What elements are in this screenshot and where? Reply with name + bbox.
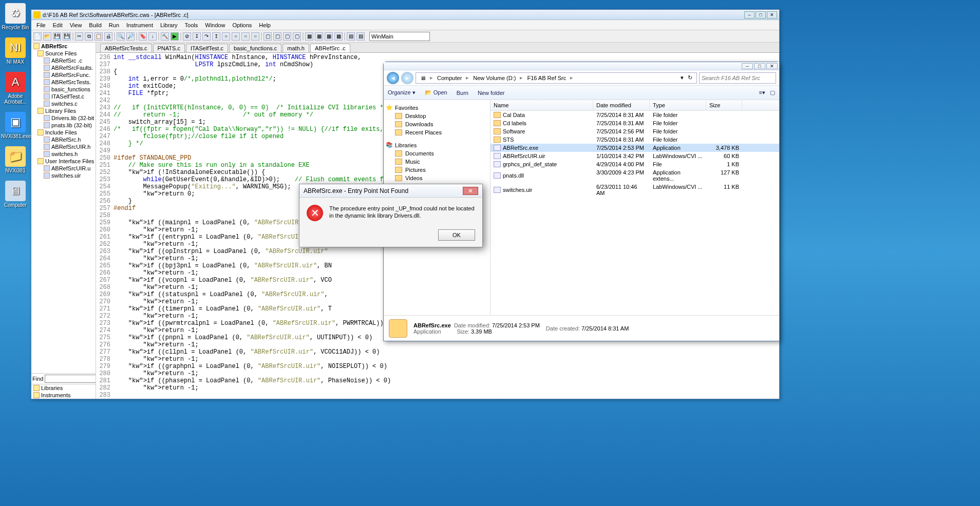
- lib-panel-item[interactable]: Libraries: [31, 384, 96, 392]
- cmd-item[interactable]: Burn: [457, 90, 468, 96]
- editor-tab[interactable]: basic_functions.c: [229, 44, 281, 52]
- file-row[interactable]: Cal Data7/25/2014 8:31 AMFile folder: [491, 111, 779, 119]
- toolbar-save-icon[interactable]: 💾: [53, 32, 61, 41]
- nav-item[interactable]: Downloads: [386, 120, 488, 128]
- toolbar-cut-icon[interactable]: ✂: [75, 32, 83, 41]
- dialog-titlebar[interactable]: ABRefSrc.exe - Entry Point Not Found ✕: [299, 184, 482, 198]
- editor-tab[interactable]: ITASelfTest.c: [186, 44, 228, 52]
- nav-item[interactable]: Documents: [386, 149, 488, 158]
- toolbar-db3-icon[interactable]: ○: [241, 32, 250, 41]
- menu-help[interactable]: Help: [256, 21, 274, 29]
- nav-item[interactable]: Desktop: [386, 112, 488, 120]
- toolbar-print-icon[interactable]: 🖨: [104, 32, 112, 41]
- menu-library[interactable]: Library: [157, 21, 181, 29]
- ide-titlebar[interactable]: d:\F16 AB Ref Src\Software\ABRefSrc.cws …: [31, 10, 779, 20]
- toolbar-stepover-icon[interactable]: ↷: [202, 32, 211, 41]
- tree-node[interactable]: pnats.lib (32-bit): [31, 122, 96, 129]
- tree-node[interactable]: ABRefSrcFunc.: [31, 71, 96, 79]
- tree-node[interactable]: Include Files: [31, 129, 96, 136]
- toolbar-stepinto-icon[interactable]: ↧: [193, 32, 201, 41]
- nav-item[interactable]: Videos: [386, 174, 488, 182]
- file-row[interactable]: pnats.dll3/30/2009 4:23 PMApplication ex…: [491, 168, 779, 183]
- tree-node[interactable]: Source Files: [31, 50, 96, 57]
- refresh-icon[interactable]: ↻: [686, 74, 694, 81]
- file-row[interactable]: Cd labels7/25/2014 8:31 AMFile folder: [491, 119, 779, 127]
- toolbar-g4-icon[interactable]: ▦: [334, 32, 343, 41]
- menu-instrument[interactable]: Instrument: [123, 21, 156, 29]
- desktop-icon-computer[interactable]: 🖥Computer: [1, 181, 30, 208]
- toolbar-break-icon[interactable]: ⊘: [183, 32, 191, 41]
- tree-node[interactable]: ITASelfTest.c: [31, 93, 96, 100]
- tree-node[interactable]: switches.c: [31, 100, 96, 107]
- editor-tab[interactable]: math.h: [282, 44, 309, 52]
- column-headers[interactable]: Name Date modified Type Size: [491, 100, 779, 111]
- menu-build[interactable]: Build: [86, 21, 104, 29]
- toolbar-bookmark-icon[interactable]: 🔖: [139, 32, 147, 41]
- desktop-icon-nimax[interactable]: NINI MAX: [1, 37, 30, 65]
- tree-node[interactable]: User Interface Files: [31, 158, 96, 165]
- file-row[interactable]: grphcs_pnl_def_state4/29/2014 4:00 PMFil…: [491, 160, 779, 168]
- desktop-icon-recycle[interactable]: ♻Recycle Bin: [1, 3, 30, 30]
- tree-node[interactable]: ABRefSrcTests.: [31, 79, 96, 86]
- toolbar-run-icon[interactable]: ▶: [171, 32, 179, 41]
- editor-tab[interactable]: ABRefSrc .c: [310, 44, 350, 52]
- tree-node[interactable]: ABRefSrcUIR.h: [31, 143, 96, 150]
- file-row[interactable]: switches.uir6/23/2011 10:46 AMLabWindows…: [491, 183, 779, 197]
- tree-node[interactable]: ABRefSrcFaults.: [31, 64, 96, 71]
- toolbar-find-icon[interactable]: 🔍: [117, 32, 125, 41]
- editor-tab[interactable]: PNATS.c: [153, 44, 185, 52]
- search-input[interactable]: [699, 72, 776, 84]
- file-row[interactable]: Software7/25/2014 2:56 PMFile folder: [491, 127, 779, 135]
- toolbar-paste-icon[interactable]: 📋: [95, 32, 103, 41]
- tree-node[interactable]: basic_functions: [31, 86, 96, 93]
- toolbar-x2-icon[interactable]: ▤: [356, 32, 365, 41]
- toolbar-w1-icon[interactable]: ▢: [263, 32, 272, 41]
- tree-node[interactable]: ABRefSrc .c: [31, 57, 96, 64]
- toolbar-x1-icon[interactable]: ▤: [347, 32, 355, 41]
- toolbar-findall-icon[interactable]: 🔎: [126, 32, 135, 41]
- find-input[interactable]: [45, 375, 96, 383]
- nav-item[interactable]: Music: [386, 158, 488, 166]
- toolbar-new-icon[interactable]: 📄: [33, 32, 42, 41]
- toolbar-g3-icon[interactable]: ▦: [325, 32, 333, 41]
- close-icon[interactable]: ✕: [463, 187, 478, 195]
- toolbar-stepout-icon[interactable]: ↥: [212, 32, 220, 41]
- toolbar-db2-icon[interactable]: ○: [232, 32, 240, 41]
- tree-node[interactable]: Library Files: [31, 107, 96, 114]
- toolbar-saveall-icon[interactable]: 💾: [63, 32, 71, 41]
- toolbar-g1-icon[interactable]: ▦: [305, 32, 313, 41]
- menu-edit[interactable]: Edit: [50, 21, 66, 29]
- menu-tools[interactable]: Tools: [182, 21, 201, 29]
- toolbar-copy-icon[interactable]: ⧉: [85, 32, 93, 41]
- function-combo[interactable]: [369, 32, 430, 41]
- lib-panel-item[interactable]: Instruments: [31, 392, 96, 399]
- toolbar-next-bookmark-icon[interactable]: ↓: [148, 32, 157, 41]
- menu-window[interactable]: Window: [202, 21, 228, 29]
- nav-item[interactable]: Recent Places: [386, 128, 488, 137]
- toolbar-open-icon[interactable]: 📂: [43, 32, 51, 41]
- toolbar-w2-icon[interactable]: ▢: [273, 32, 281, 41]
- tree-node[interactable]: ABRefSrcUIR.u: [31, 165, 96, 172]
- desktop-icon-nvxi-exe[interactable]: ▣NVXi381.exe: [1, 112, 30, 139]
- maximize-button[interactable]: □: [754, 63, 765, 69]
- toolbar-db4-icon[interactable]: ○: [251, 32, 259, 41]
- desktop-icon-acrobat[interactable]: AAdobe Acrobat...: [1, 72, 30, 105]
- tree-node[interactable]: switches.uir: [31, 172, 96, 179]
- close-button[interactable]: ✕: [766, 63, 778, 69]
- toolbar-build-icon[interactable]: 🔨: [161, 32, 169, 41]
- dropdown-icon[interactable]: ▾: [679, 74, 686, 81]
- tree-node[interactable]: ABRefSrc: [31, 43, 96, 50]
- menu-view[interactable]: View: [67, 21, 85, 29]
- toolbar-db1-icon[interactable]: ○: [222, 32, 230, 41]
- breadcrumb[interactable]: 🖥▸ Computer▸ New Volume (D:)▸ F16 AB Ref…: [416, 72, 697, 84]
- tree-node[interactable]: switches.h: [31, 150, 96, 158]
- view-icon[interactable]: ≡▾: [759, 89, 765, 95]
- file-row[interactable]: ABRefSrcUIR.uir1/10/2014 3:42 PMLabWindo…: [491, 152, 779, 160]
- toolbar-g2-icon[interactable]: ▦: [315, 32, 323, 41]
- preview-icon[interactable]: ▢: [770, 89, 775, 95]
- minimize-button[interactable]: –: [742, 63, 753, 69]
- file-row[interactable]: STS7/25/2014 8:31 AMFile folder: [491, 135, 779, 144]
- maximize-button[interactable]: □: [756, 11, 766, 18]
- menu-options[interactable]: Options: [229, 21, 255, 29]
- explorer-titlebar[interactable]: – □ ✕: [384, 62, 779, 70]
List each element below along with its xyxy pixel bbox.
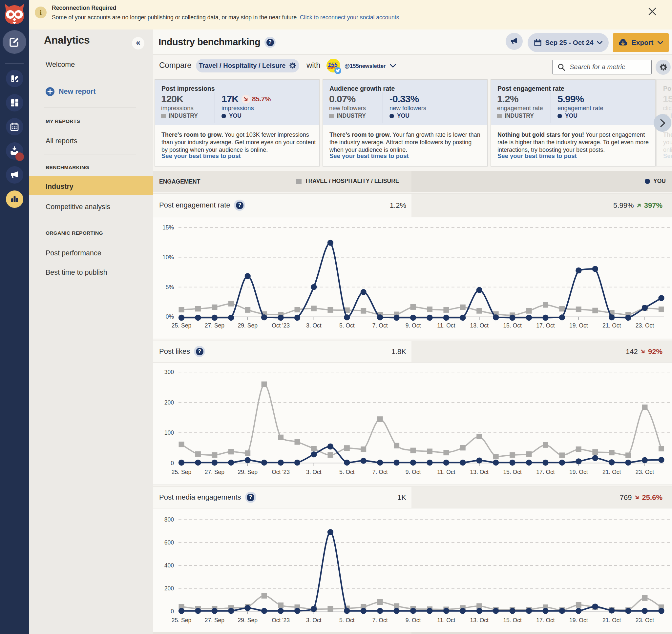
□ □ □ □
» **TASK DETAILS**
Once the pictures are dropped, repeat the data above exactly.

» **EXERCISE OUTPUT**
What elements are in this screenshot and where? Reply with name + bbox.
- lib-panel-item[interactable]: Libraries: [31, 384, 96, 392]
- cmd-item[interactable]: Burn: [457, 90, 468, 96]
- editor-tab[interactable]: basic_functions.c: [229, 44, 281, 52]
- file-row[interactable]: Cal Data7/25/2014 8:31 AMFile folder: [491, 111, 779, 119]
- toolbar-save-icon[interactable]: 💾: [53, 32, 61, 41]
- nav-item[interactable]: Downloads: [386, 120, 488, 128]
- toolbar-cut-icon[interactable]: ✂: [75, 32, 83, 41]
- dialog-titlebar[interactable]: ABRefSrc.exe - Entry Point Not Found ✕: [299, 184, 482, 198]
- editor-tab[interactable]: ITASelfTest.c: [186, 44, 228, 52]
- nav-item[interactable]: Documents: [386, 149, 488, 158]
- toolbar-db3-icon[interactable]: ○: [241, 32, 250, 41]
- menu-help[interactable]: Help: [256, 21, 274, 29]
- nav-item[interactable]: Desktop: [386, 112, 488, 120]
- toolbar-print-icon[interactable]: 🖨: [104, 32, 112, 41]
- menu-library[interactable]: Library: [157, 21, 181, 29]
- ide-titlebar[interactable]: d:\F16 AB Ref Src\Software\ABRefSrc.cws …: [31, 10, 779, 20]
- toolbar-stepover-icon[interactable]: ↷: [202, 32, 211, 41]
- tree-node[interactable]: pnats.lib (32-bit): [31, 122, 96, 129]
- tree-node[interactable]: ABRefSrcFunc.: [31, 71, 96, 79]
- tree-node[interactable]: Include Files: [31, 129, 96, 136]
- toolbar-stepinto-icon[interactable]: ↧: [193, 32, 201, 41]
- nav-item[interactable]: Videos: [386, 174, 488, 182]
- file-row[interactable]: pnats.dll3/30/2009 4:23 PMApplication ex…: [491, 168, 779, 183]
- tree-node[interactable]: Source Files: [31, 50, 96, 57]
- refresh-icon[interactable]: ↻: [686, 74, 694, 81]
- file-row[interactable]: Cd labels7/25/2014 8:31 AMFile folder: [491, 119, 779, 127]
- toolbar-g4-icon[interactable]: ▦: [334, 32, 343, 41]
- menu-instrument[interactable]: Instrument: [123, 21, 156, 29]
- desktop-icon-computer[interactable]: 🖥Computer: [1, 181, 30, 208]
- toolbar-break-icon[interactable]: ⊘: [183, 32, 191, 41]
- tree-node[interactable]: ITASelfTest.c: [31, 93, 96, 100]
- tree-node[interactable]: switches.c: [31, 100, 96, 107]
- editor-tab[interactable]: math.h: [282, 44, 309, 52]
- column-headers[interactable]: Name Date modified Type Size: [491, 100, 779, 111]
- menu-build[interactable]: Build: [86, 21, 104, 29]
- toolbar-bookmark-icon[interactable]: 🔖: [139, 32, 147, 41]
- desktop-icon-nimax[interactable]: NINI MAX: [1, 37, 30, 65]
- tree-node[interactable]: User Interface Files: [31, 158, 96, 165]
- file-row[interactable]: grphcs_pnl_def_state4/29/2014 4:00 PMFil…: [491, 160, 779, 168]
- desktop-icon-recycle[interactable]: ♻Recycle Bin: [1, 3, 30, 30]
- tree-node[interactable]: ABRefSrcTests.: [31, 79, 96, 86]
- toolbar-run-icon[interactable]: ▶: [171, 32, 179, 41]
- editor-tab[interactable]: ABRefSrc .c: [310, 44, 350, 52]
- tree-node[interactable]: ABRefSrcUIR.h: [31, 143, 96, 150]
- file-row[interactable]: switches.uir6/23/2011 10:46 AMLabWindows…: [491, 183, 779, 197]
- tree-node[interactable]: ABRefSrcFaults.: [31, 64, 96, 71]
- toolbar-find-icon[interactable]: 🔍: [117, 32, 125, 41]
- editor-tab[interactable]: PNATS.c: [153, 44, 185, 52]
- search-input[interactable]: [699, 72, 776, 84]
- file-row[interactable]: Software7/25/2014 2:56 PMFile folder: [491, 127, 779, 135]
- toolbar-paste-icon[interactable]: 📋: [95, 32, 103, 41]
- tree-node[interactable]: basic_functions: [31, 86, 96, 93]
- toolbar-x2-icon[interactable]: ▤: [356, 32, 365, 41]
- toolbar-w1-icon[interactable]: ▢: [263, 32, 272, 41]
- tree-node[interactable]: ABRefSrc .c: [31, 57, 96, 64]
- toolbar-x1-icon[interactable]: ▤: [347, 32, 355, 41]
- toolbar-findall-icon[interactable]: 🔎: [126, 32, 135, 41]
- find-input[interactable]: [45, 375, 96, 383]
- nav-item[interactable]: Music: [386, 158, 488, 166]
- toolbar-new-icon[interactable]: 📄: [33, 32, 42, 41]
- toolbar-g3-icon[interactable]: ▦: [325, 32, 333, 41]
- close-icon[interactable]: ✕: [463, 187, 478, 195]
- toolbar-stepout-icon[interactable]: ↥: [212, 32, 220, 41]
- toolbar-db2-icon[interactable]: ○: [232, 32, 240, 41]
- tree-node[interactable]: Library Files: [31, 107, 96, 114]
- toolbar-saveall-icon[interactable]: 💾: [63, 32, 71, 41]
- toolbar-g1-icon[interactable]: ▦: [305, 32, 313, 41]
- menu-edit[interactable]: Edit: [50, 21, 66, 29]
- menu-tools[interactable]: Tools: [182, 21, 201, 29]
- toolbar-copy-icon[interactable]: ⧉: [85, 32, 93, 41]
- function-combo[interactable]: [369, 32, 430, 41]
- lib-panel-item[interactable]: Instruments: [31, 392, 96, 399]
- toolbar-next-bookmark-icon[interactable]: ↓: [148, 32, 157, 41]
- menu-window[interactable]: Window: [202, 21, 228, 29]
- nav-item[interactable]: Recent Places: [386, 128, 488, 137]
- toolbar-open-icon[interactable]: 📂: [43, 32, 51, 41]
- toolbar-w2-icon[interactable]: ▢: [273, 32, 281, 41]
- tree-node[interactable]: ABRefSrcUIR.u: [31, 165, 96, 172]
- desktop-icon-nvxi-exe[interactable]: ▣NVXi381.exe: [1, 112, 30, 139]
- maximize-button[interactable]: □: [754, 63, 765, 69]
- toolbar-db4-icon[interactable]: ○: [251, 32, 259, 41]
- desktop-icon-acrobat[interactable]: AAdobe Acrobat...: [1, 72, 30, 105]
- tree-node[interactable]: switches.uir: [31, 172, 96, 179]
- close-button[interactable]: ✕: [766, 63, 778, 69]
- toolbar-build-icon[interactable]: 🔨: [161, 32, 169, 41]
- dropdown-icon[interactable]: ▾: [679, 74, 686, 81]
- tree-node[interactable]: ABRefSrc: [31, 43, 96, 50]
- menu-view[interactable]: View: [67, 21, 85, 29]
- toolbar-db1-icon[interactable]: ○: [222, 32, 230, 41]
- breadcrumb[interactable]: 🖥▸ Computer▸ New Volume (D:)▸ F16 AB Ref…: [416, 72, 697, 84]
- tree-node[interactable]: switches.h: [31, 150, 96, 158]
- view-icon[interactable]: ≡▾: [759, 89, 765, 95]
- file-row[interactable]: ABRefSrcUIR.uir1/10/2014 3:42 PMLabWindo…: [491, 152, 779, 160]
- toolbar-g2-icon[interactable]: ▦: [315, 32, 323, 41]
- preview-icon[interactable]: ▢: [770, 89, 775, 95]
- minimize-button[interactable]: –: [742, 63, 753, 69]
- file-row[interactable]: STS7/25/2014 8:31 AMFile folder: [491, 135, 779, 144]
- maximize-button[interactable]: □: [756, 11, 766, 18]
- menu-options[interactable]: Options: [229, 21, 255, 29]
- explorer-titlebar[interactable]: – □ ✕: [384, 62, 779, 70]
List each element below along with its xyxy pixel bbox.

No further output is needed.